- Both Code sections end with a capital letter.
- Both are in Subchapter B.
- Both have to do with deductions.
- Both treat certain types of businesses differently than others for no good reason.
- Both feature separate/multiple trades or businesses tests.
It’s the last bullet that makes me wonder if or how §199A might influence the application of §280E in the future (assuming § 280E isn’t repealed and/or marijuana descheduled in the near term).
A Very (Very) Brief Obligatory Overview of §199A
The Tax Cuts and Jobs Act of 2017 reduced the corporate income tax rate from a maximum graduated rate of 35% to a flat 21%. In order to create some parity between the lower corporate rate and the rates applicable to pass-through forms of business, §199A was added. Section 199A provides an income tax benefit to investors in pass-through businesses (e.g., partnerships and S corporations). Non-corporate investors may (after navigating a minefield of thresholds and exclusions and re-inclusions and exceptions to exceptions) be eligible to claim a deduction of up to 20% of the “qualified business income” earned by such pass-through businesses (the “QBI Deduction”).
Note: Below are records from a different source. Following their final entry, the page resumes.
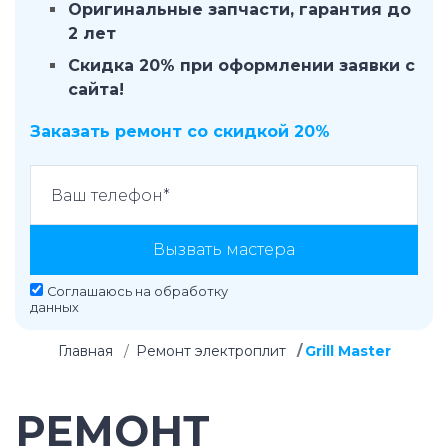
Оригинальные запчасти, гарантия до
2 лет
Скидка 20% при оформлении заявки с
сайта!
Заказать ремонт со скидкой 20%
Вызвать мастера
Соглашаюсь на
обработку
данных
Главная
Ремонт электроплит
Grill Master
РЕМОНТ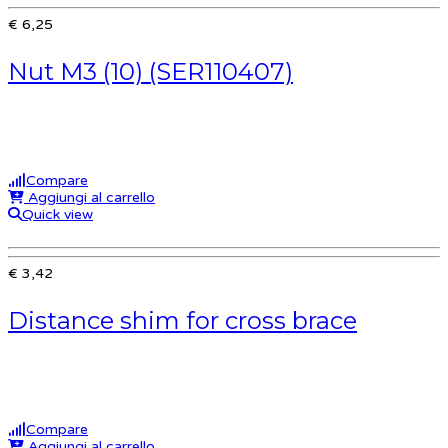
€ 6,25
Nut M3 (10) (SER110407)
Compare
Aggiungi al carrello
Quick view
€ 3,42
Distance shim for cross brace
Compare
Aggiungi al carrello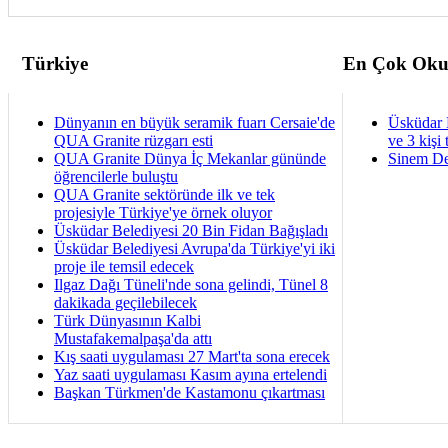
Türkiye
En Çok Oku
Dünyanın en büyük seramik fuarı Cersaie'de
Üsküdar 
QUA Granite rüzgarı esti
ve 3 kişi 
QUA Granite Dünya İç Mekanlar gününde
Sinem De
öğrencilerle buluştu
QUA Granite sektöründe ilk ve tek
projesiyle Türkiye'ye örnek oluyor
Üsküdar Belediyesi 20 Bin Fidan Bağışladı
Üsküdar Belediyesi Avrupa'da Türkiye'yi iki
proje ile temsil edecek
Ilgaz Dağı Tüneli'nde sona gelindi, Tünel 8
dakikada geçilebilecek
Türk Dünyasının Kalbi
Mustafakemalpaşa'da attı
Kış saati uygulaması 27 Mart'ta sona erecek
Yaz saati uygulaması Kasım ayına ertelendi
Başkan Türkmen'de Kastamonu çıkartması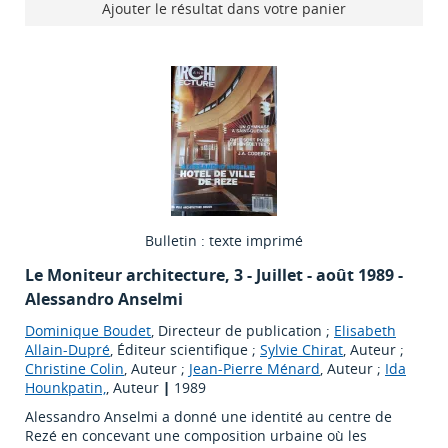
Ajouter le résultat dans votre panier
Bulletin : texte imprimé
Le Moniteur architecture
, 3 - Juillet - août 1989 -
Alessandro Anselmi
Dominique Boudet
, Directeur de publication ;
Elisabeth
Allain-Dupré
, Éditeur scientifique ;
Sylvie Chirat
, Auteur ;
Christine Colin
, Auteur ;
Jean-Pierre Ménard
, Auteur ;
Ida
Hounkpatin,
, Auteur
|
1989
Alessandro Anselmi a donné une identité au centre de
Rezé en concevant une composition urbaine où les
Separate Trade or Business Considerations
There are several interesting cases that opine whether a taxpayer is engaged in a “trade or business”. Often they revolve around the application of, or interplay between, §§162 and 212. However, if you’re in the legal marijuana industry (as opposed to gambling or investing your frozen bagel fortune) or you’re trying to make the most of the QBI Deduction, you may be more interested in whether you have two or more separate and distinct trades or businesses.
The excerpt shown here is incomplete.